Plan on Giving Your Clients a Holiday Gift?
Monday, December 19, 2011
Posted by: Rhette Baughman
By: Andrea Sittig-Rolf for The Huffington Post
Each year we're presented with the opportunity to show our clients how much we appreciate their business, their loyalty and their referrals. However, with this opportunity comes many gift-giving-etiquette questions and like most business opportunities, you can easily look foolish if you're not aware of the strategy involved. Read this first if you're planning on giving your clients holiday gifts this year, it might save your business' reputation!
Many questions arise when it comes to business gift giving including, if you can't afford to give gifts to all your clients, how do you decide which clients should receive one? How much should you spend? What type of gift is appropriate and what type is tacky? What if you have several contacts at one client's office? What kind of gift should you give if you not only want to show your appreciation for your client's business, but also want to continue to promote your business as well? Is it OK to give a gift that does both?
Now, if you're limited in funds and need to choose which clients should receive a gift, start by making a list, with the client who has made up the most of your revenue first. Then work your way down to the client who has made up the smallest amount of revenue for the year. Next, create groupings of clients by drawing a line after your top five, then the next five, and so on. By doing this, you can set up different price points for each grouping of clients.

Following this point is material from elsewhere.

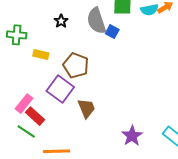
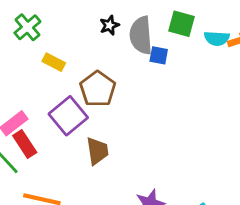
black star: (61, 21) -> (109, 25), moved
blue square: (112, 32) -> (159, 55), turned -32
green cross: (17, 35) -> (27, 27), turned 30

The amount you spend really depends on what you want to spend and what your budget will allow. You may choose to divide your budget for client gifts equally or, you may choose to spend a little more on your top five clients, and then divide what's left among the rest.
Now, you may also want to take the time to find out, subtly of course, whether your client is allowed to receive gifts from vendors, and if there is a maximum price point for which they can receive gifts. Some companies do not allow their employees to receive gifts of any kind from vendors; others will allow it with a price point of less than $50, for example. Still, other companies allow employees to receive gifts from vendors and don't have a price limitation. Knowing where your client stands in this scenario will prevent you from buying an expensive gift for a client who is unable to receive it, which could be embarrassing for both parties involved.
Depending on how well you know your clients, gifts pertaining to their personal interests are OK, but I don't recommend giving alcohol or tobacco as a general rule. It's always better to err on the safe side. Also, giving nuts or other items that people may be allergic to is always a little risky. If you have several contacts at one client's office, giving a gift that the office can share is a good idea, such as a gift basket with various food items.
Now, if you want to give something outside the box, giving an experience to those in your client's office may be a fun and different idea. For example, you could offer to take the entire office out for a movie, concert, or other type of entertainment (just make sure whatever you choose takes place outside of office hours).
Giving gifts during the holidays that also promote your business is OK, if the items are high quality. For example, I wouldn't recommend giving a cheap pen that has your logo on it as a gift, but a high-quality pen is OK. If you give something cheap your company will look cheap too. For example, giving a vinyl portfolio may not be received as well as a leather portfolio, and so on.
If you truly want to promote your business so that those other than your clients may inquire about what you have to offer, choose an item that your client will use every day and that will be seen by others. For example, the leather portfolio I mentioned above is something your client may use when attending meetings or networking events. If the portfolio is nice enough, others may ask about it, or about you, if your company logo is on the front of it.
If you have clients you consider "ambassadors" or "champions," in other words, they promote your business to others, you may want to consider putting the word "ambassador" behind or below your company logo to indicate your client is an ambassador of your products and services. By doing this, you invite others who may see your logo with "ambassador" written next to it to ask about your client and your company.
So, beware of holiday gift giving rules and always go with something tasteful. Happy gift giving and enjoy the holidays!